In this study, age-related changes in the monoamine oxidases (MAO) were studied in the optic nerve (ON) of both young and aged male rats. The aim of the study was to assess the role of MAO in age-related changes in the rat ON and explain the mechanisms of neuroprotection mediated by MAO-B-specific inhibitors. Fifteen three month old and fifteen 26 month old Sprague-Dawley rats were used. The animals were killed by terminal anaesthesia. Staining of MAO, quantitative analysis of images, biochemical assays and statistical analysis of data were carried out. Samples of the ON were washed in water, fixed in Bowen fluid, dehydrated and embedded in Entellan. Histological sections were stained for MAO-enzymatic activities. The specificity of the reaction was evaluated by incubating control sections in a medium either without substrate or without dye. The quantitative analysis of images was carried out at the same magnification and the same lighting using a Zeiss photomicroscope. The histochemical findings were compared with the biochemical results. After enzymatic staining, MAO could be demonstrated in the ON fibres of both young and aged animals; however, MAO were increased in the nerve fibres of the elderly rats. These morphological findings were confirmed biochemically. The possibility that age-related changes in MAO levels may be attributed to impaired energy production mechanisms and/or represent the consequence of reduced energy needs is discussed.

Figure 1

(a) Transversal section of a young rat optic nerve (ON). The black line indicates the connective sheath that envelops all the three fascicles of the ON (1, central; 2, nasal upper; and 3, temporal lower; magnification 100×). (b) Transversal section of an elderly rat ON. There is an increase in the enzymatic staining (total MAO-A-B-C) in the ON of the elderly rats compared with the young rats (a). The black line indicates atrophic ON fibres.

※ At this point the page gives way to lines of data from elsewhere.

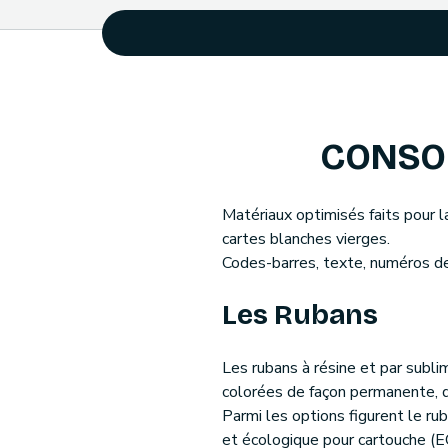
CONSOM
Matériaux optimisés faits pour l
cartes blanches vierges.
Codes-barres, texte, numéros de
Les Rubans
Les rubans à résine et par subl
colorées de façon permanente, d
Parmi les options figurent le rub
et écologique pour cartouche (EC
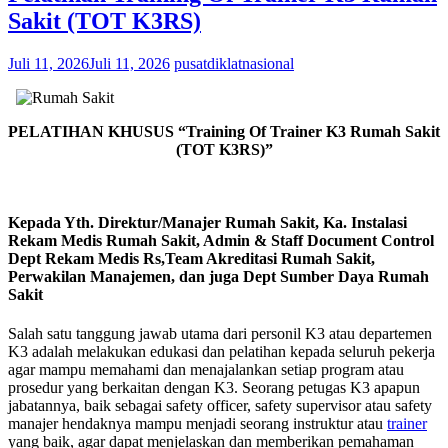
Sakit (TOT K3RS)
Juli 11, 2026
Juli 11, 2026
pusatdiklatnasional
PELATIHAN KHUSUS
“Training Of Trainer K3 Rumah Sakit
(TOT K3RS)”
Kepada Yth. Direktur/Manajer Rumah Sakit, Ka. Instalasi
Rekam Medis Rumah Sakit, Admin & Staff Document Control
Dept Rekam Medis Rs,Team Akreditasi Rumah Sakit,
Perwakilan Manajemen, dan juga Dept Sumber Daya Rumah
Sakit
Salah satu tanggung jawab utama dari personil K3 atau departemen
K3 adalah melakukan edukasi dan pelatihan kepada seluruh pekerja
agar mampu memahami dan menajalankan setiap program atau
prosedur yang berkaitan dengan K3. Seorang petugas K3 apapun
jabatannya, baik sebagai safety officer, safety supervisor atau safety
manajer hendaknya mampu menjadi seorang instruktur atau
trainer
yang baik, agar dapat menjelaskan dan memberikan pemahaman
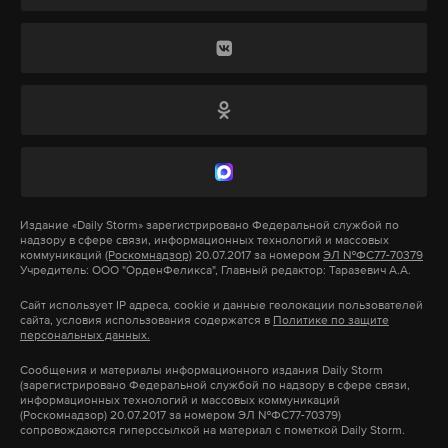
объеме, вследствие чего ясли-центр «Умачка»
возобновил свою деятельность», – говорится на
сайте Роспотребнадзора по Кемеровской области.
Подпишитесь на Daily Storm в
MAX
. Он
Как пояснили в ведомстве, такая ситуация, к
работает там, где тормозит интернет.
сожалению, довольно типичная.
А еще мы есть в
Telegram
,
Дзен
и
VK
.
Макс
Telegram
Ранее из-за высокой радиации в Кемерове на два
месяца была приостановлена деятельность
Дзен
VK
Издание
«Daily Storm»
зарегистрировано Федеральной службой по
«Озерского детского сада» в Промышленновском
надзору в сфере связи, информационных технологий и массовых
районе.
коммуникаций
(Роскомнадзор)
20.07.2017 за номером
ЭЛ №ФС77-70379
Учредитель: ООО "ОрденФеликса", Главный редактор: Таразевич А.А.
Фото: © Global Look Press/
Eric Beracassat
Сайт использует IP адреса, cookie и данные геолокации пользователей
В Кемерове из-за антисанитарии в яслях «Умачка»
сайта, условия использования содержатся в
Политике по защите
персональных данных.
малыши подхватили кишечную инфекцию.
Сообщения и материалы информационного издания Daily Storm
(зарегистрировано Федеральной службой по надзору в сфере связи,
Также СМИ Челябинска сообщали о закрытии
информационных технологий и массовых коммуникаций
(Роскомнадзор) 20.07.2017 за номером ЭЛ №ФС77-70379)
групп в двух детских садах на карантин из-за
сопровождаются гиперссылкой на материал с пометкой Daily Storm.
вспышки гнойного и серозного менингита. До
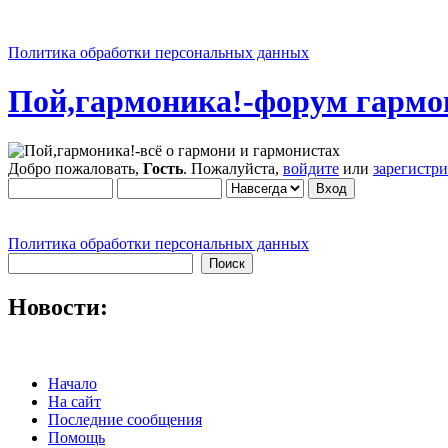
Политика обработки персональных данных
Пой,гармоника!-форум гармо
Добро пожаловать,
Гость
. Пожалуйста,
войдите
или
зарегистр
Политика обработки персональных данных
Новости:
Начало
На сайт
Последние сообщения
Помощь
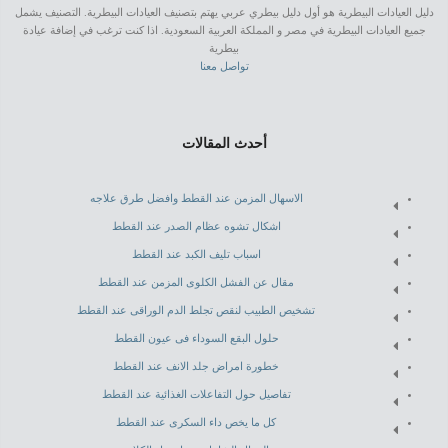
دليل العيادات البيطرية هو أول دليل بيطري عربي يهتم بتصنيف العيادات البيطرية. التصنيف يشمل
جميع العيادات البيطرية في مصر و المملكة العربية السعودية. اذا كنت ترغب في إضافة عيادة
بيطرية
تواصل معنا
أحدث المقالات
الاسهال المزمن عند القطط وافضل طرق علاجه
اشكال تشوه عظام الصدر عند القطط
اسباب تليف الكبد عند القطط
مقال عن الفشل الكلوى المزمن عند القطط
تشخيص الطبيب لنقص تجلط الدم الوراقى عند القطط
حلول البقع السوداء فى عيون القطط
خطورة امراض جلد الانف عند القطط
تفاصيل حول التفاعلات الغذائية عند القطط
كل ما يخص داء السكرى عند القطط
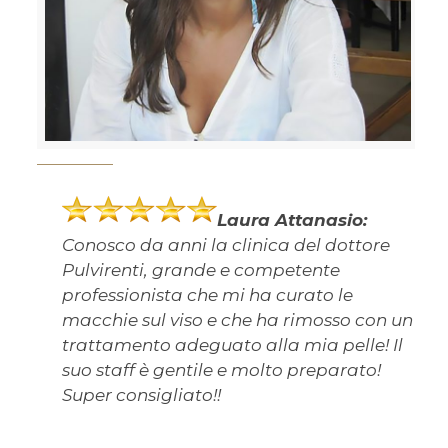
Laura Attanasio:
Conosco da anni la clinica del dottore
Pulvirenti, grande e competente
professionista che mi ha curato le
macchie sul viso e che ha rimosso con un
trattamento adeguato alla mia pelle! Il
suo staff è gentile e molto preparato!
Super consigliato!!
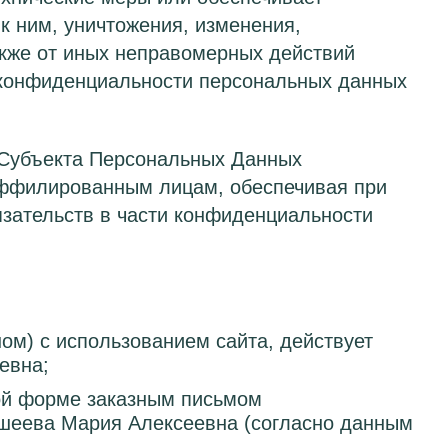
к ним, уничтожения, изменения,
акже от иных неправомерных действий
я конфиденциальности персональных данных
 Субъекта Персональных Данных
аффилированным лицам, обеспечивая при
зательств в части конфиденциальности
ом) с использованием сайта, действует
евна;
ной форме заказным письмом
шеева Мария Алексеевна (согласно данным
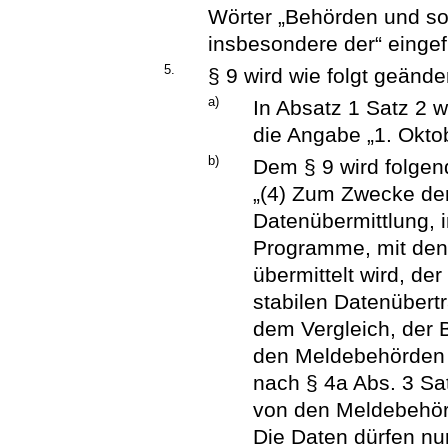
Wörter „Behörden und son
insbesondere der“ eingef
5.
§ 9 wird wie folgt geänder
a)
In Absatz 1 Satz 2 
die Angabe „1. Oktob
b)
Dem § 9 wird folgen
„(4) Zum Zwecke de
Datenübermittlung,
Programme, mit de
übermittelt wird, de
stabilen Datenüber
dem Vergleich, der 
den Meldebehörden ü
nach § 4a Abs. 3 S
von den Meldebehör
Die Daten dürfen nu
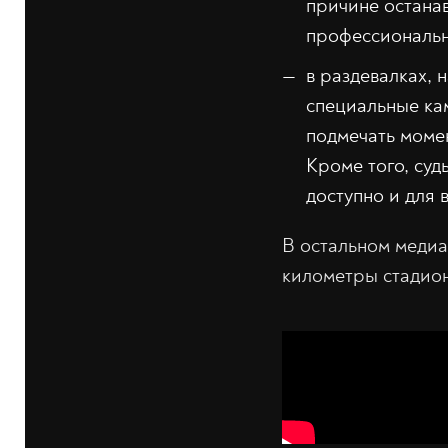
причине останав
профессиональн
в раздевалках, 
специальные кам
подмечать момен
Кроме того, су
доступно и для в
В остальном медиаф
километры стадион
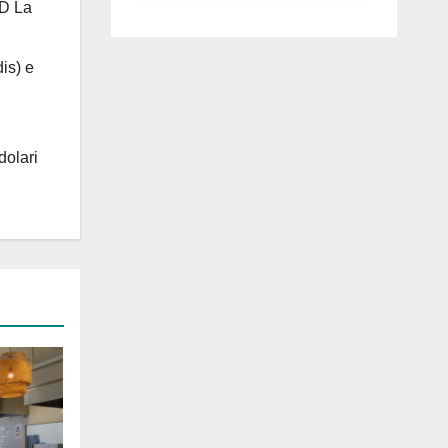
 D La
luglio ad
Anguillara
is) e
dolari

The numbers and diameters of the nerve axons are strongly decreased, and the nerve fibres/meningeal membranes ratio is also decreased. The ON is surrounded by orbital adipose tissue (magnification 100×). (c) MAO activity in transversal section of the ON of a young rat. Centrally, cross sections of the ophthalmic artery and the central artery of the retina are observed. All the nerve structures (fascicles of nerve fibres, connective sheath and septa) are well preserved (magnification 250×). (d) MAO activity in a transversal section of the ON of an elderly rat. The ophthalmic artery and its branches, as well as the central artery of the retina, appear obstructed and strongly positive at the enzymatic staining. The connective septa are increased. All the structures of the ON are strongly positive for the MAO activity (magnification 250×).

Figure 2

(a) Histochemical staining of MAO activity in the optic nerve (ON) of a young rat. A few nerve fibres stain positively for MAO. The whole sample appears black and therefore scarcely positive after the reaction (magnification 800×). (b) Histochemical staining of MAO activity in the ON of an elderly rat. An intense positive MAO reaction is apparent. The whole sample appears dark and therefore strongly positive after the reaction (magnification 800×).